##### Working data

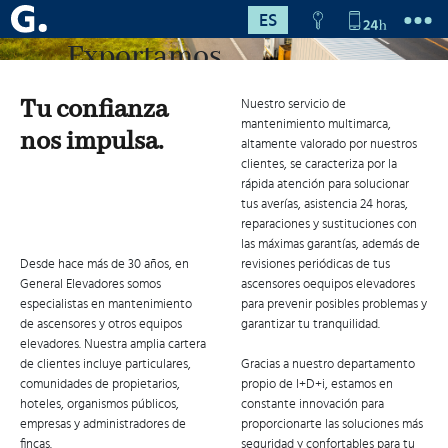
ES
Exportamos
nuestros
Tu confianza
Nuestro servicio de
productos a más
mantenimiento multimarca,
nos impulsa.
altamente valorado por nuestros
de 25 países
clientes, se caracteriza por la
rápida atención para solucionar
tus averías, asistencia 24 horas,
reparaciones y sustituciones con
las máximas garantías, además de
Desde hace más de 30 años, en
revisiones periódicas de tus
General Elevadores somos
ascensores oequipos elevadores
especialistas en mantenimiento
para prevenir posibles problemas y
+ acceder
de ascensores y otros equipos
garantizar tu tranquilidad.
elevadores. Nuestra amplia cartera
de clientes incluye particulares,
Gracias a nuestro departamento
comunidades de propietarios,
propio de I+D+i, estamos en
hoteles, organismos públicos,
constante innovación para
empresas y administradores de
proporcionarte las soluciones más
fincas.
seguridad y confortables para tu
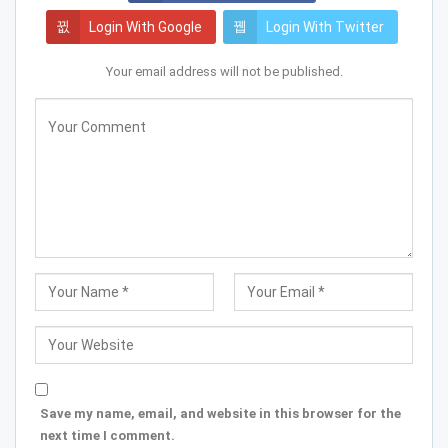
Login With Google
Login With Twitter
Your email address will not be published.
Save my name, email, and website in this browser for the
next time I comment.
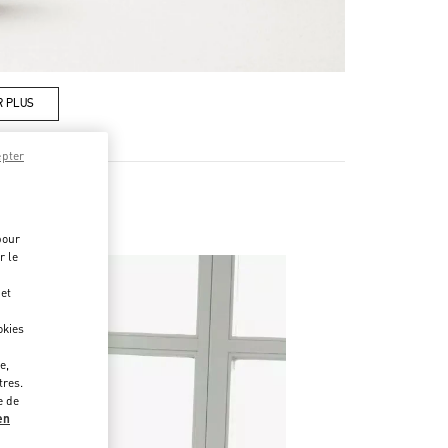
R PLUS
epter
pour
r le
 et
okies
e,
tres.
e de
en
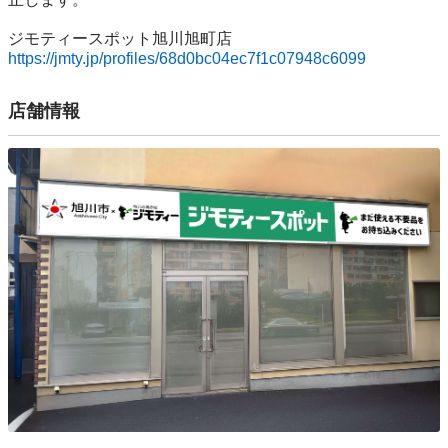
https://jmty.jp/profiles/68d0bc04ec7f1c07948c6099
店舗情報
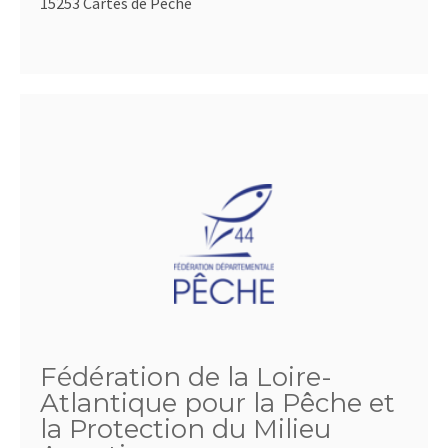
15253 Cartes de Pêche
Fédération de la Loire-
Atlantique pour la Pêche et
la Protection du Milieu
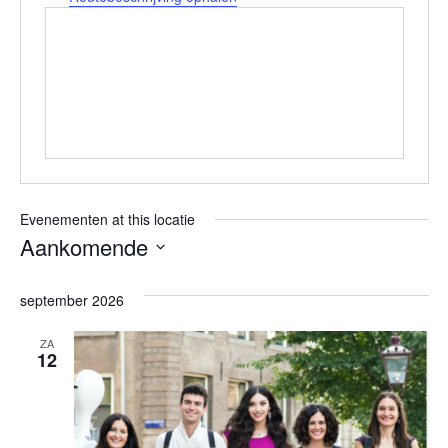
Evenementen at this locatie
Aankomende
Selecteer
september 2026
een
datum.
ZA
12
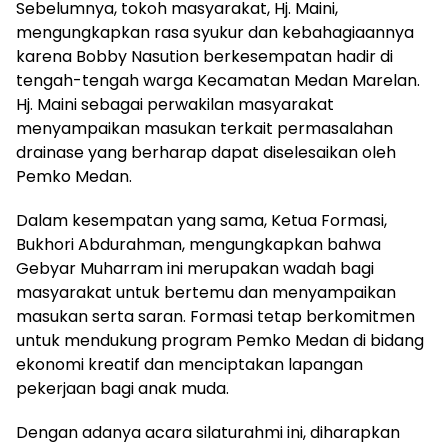
Sebelumnya, tokoh masyarakat, Hj. Maini,
mengungkapkan rasa syukur dan kebahagiaannya
karena Bobby Nasution berkesempatan hadir di
tengah-tengah warga Kecamatan Medan Marelan.
Hj. Maini sebagai perwakilan masyarakat
menyampaikan masukan terkait permasalahan
drainase yang berharap dapat diselesaikan oleh
Pemko Medan.
Dalam kesempatan yang sama, Ketua Formasi,
Bukhori Abdurahman, mengungkapkan bahwa
Gebyar Muharram ini merupakan wadah bagi
masyarakat untuk bertemu dan menyampaikan
masukan serta saran. Formasi tetap berkomitmen
untuk mendukung program Pemko Medan di bidang
ekonomi kreatif dan menciptakan lapangan
pekerjaan bagi anak muda.
Dengan adanya acara silaturahmi ini, diharapkan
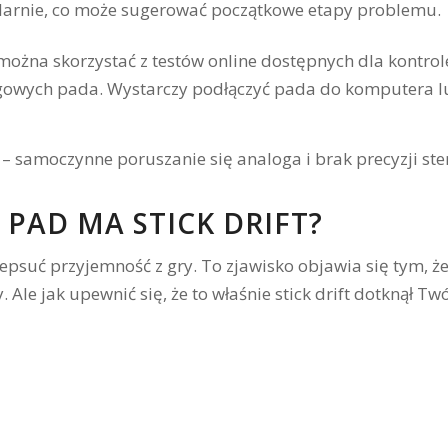
ularnie, co może sugerować początkowe etapy problemu.
 można skorzystać z testów online dostępnych dla kontrole
gowych pada. Wystarczy podłączyć pada do komputera lu
 PAD MA STICK DRIFT?
zepsuć przyjemność z gry. To zjawisko objawia się tym, ż
Ale jak upewnić się, że to właśnie stick drift dotknął Tw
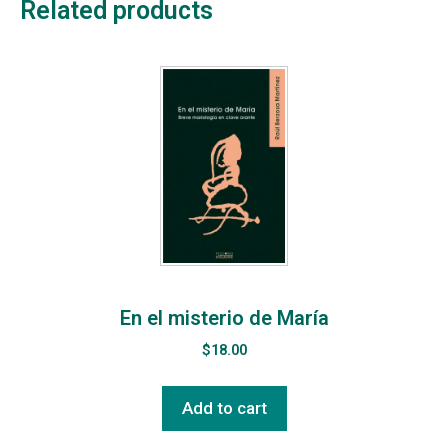
Related products
En el misterio de María
$
18.00
Add to cart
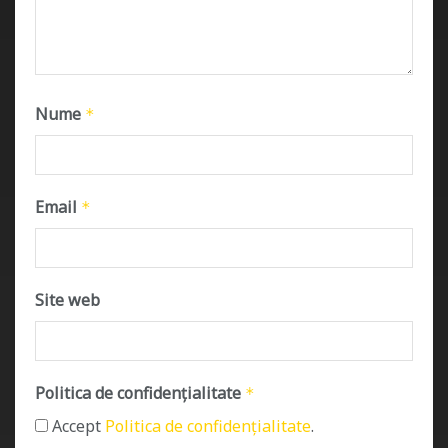
Nume
*
Email
*
Site web
Politica de confidențialitate
*
Accept
Politica de confidențialitate
.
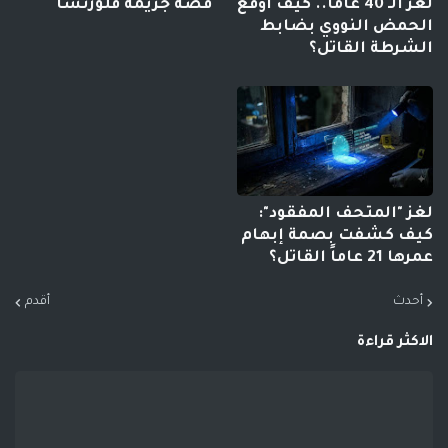
لغز الـ 40 عاماً.. كيف أوقع
قصه جريمه فلورنسا
الحمض النووي بضابط
الشرطة القاتل؟
لغز "المتحف المفقود":
كيف كشفت بصمة إبهام
عمرها 21 عاماً القاتل؟
أحدث
أقدم
الاكثر قراءة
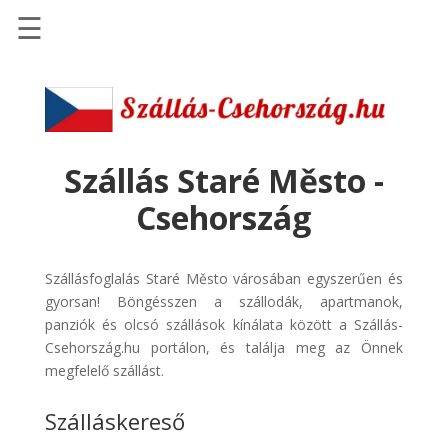
☰
Főoldal
Szállások
-
Szállásinfo.eu
Szállás Staré Město -
Repülőjegy
Csehország
pénzvisszatérítéssel
Autóbérlés
Szállásfoglalás Staré Město városában egyszerűen és
-
gyorsan! Böngésszen a szállodák, apartmanok,
Discover
panziók és olcsó szállások kínálata között a Szállás-
Cars
Csehország.hu portálon, és találja meg az Önnek
Transzfer
megfelelő szállást.
-
Szálláskereső
Kiwi
Taxi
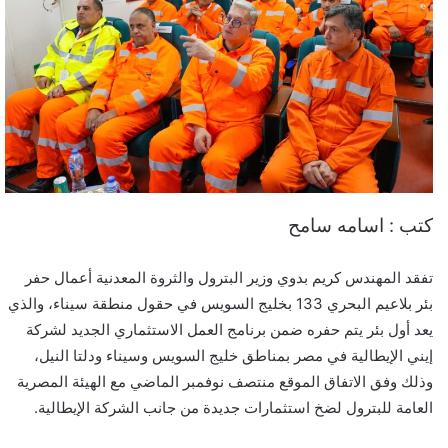
كتب : اسامه سامح
تفقد المهندس كريم بدوي وزير البترول والثروة المعدنية أعمال حفر
بئر بلاعيم البحري 133 بخليج السويس في حقول منطقة سيناء، والذي
يعد أول بئر يتم حفره ضمن برنامج العمل الاستثماري الجديد لشركة
إيني الإيطالية في مصر بمناطق خليج السويس وسيناء ودلتا النيل،
وذلك وفق الاتفاق الموقع منتصف نوفمبر الماضي مع الهيئة المصرية
العامة للبترول لضخ استثمارات جديدة من جانب الشركة الإيطالية.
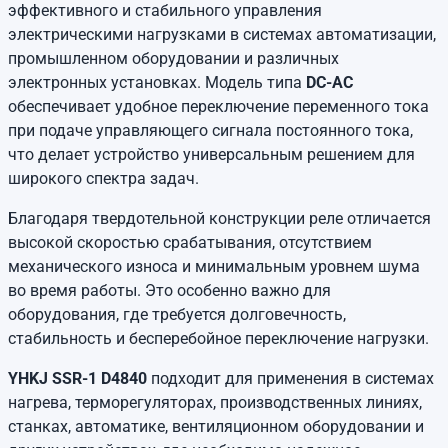
эффективного и стабильного управления
электрическими нагрузками в системах автоматизации,
промышленном оборудовании и различных
электронных установках. Модель типа
DC-AC
обеспечивает удобное переключение переменного тока
при подаче управляющего сигнала постоянного тока,
что делает устройство универсальным решением для
широкого спектра задач.
Благодаря твердотельной конструкции реле отличается
высокой скоростью срабатывания, отсутствием
механического износа и минимальным уровнем шума
во время работы. Это особенно важно для
оборудования, где требуется долговечность,
стабильность и бесперебойное переключение нагрузки.
YHKJ SSR-1 D4840
подходит для применения в системах
нагрева, терморегуляторах, производственных линиях,
станках, автоматике, вентиляционном оборудовании и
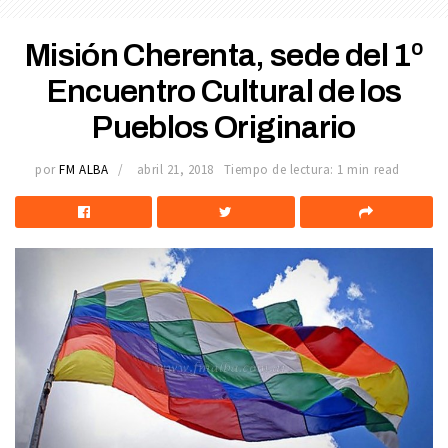
Misión Cherenta, sede del 1º
Encuentro Cultural de los
Pueblos Originario
por
FM ALBA
abril 21, 2018
Tiempo de lectura: 1 min read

##########

- What to produce
Pull every line containing the word "тока" out of the material.

- Exercise response
обеспечивает удобное переключение переменного тока
при подаче управляющего сигнала постоянного тока,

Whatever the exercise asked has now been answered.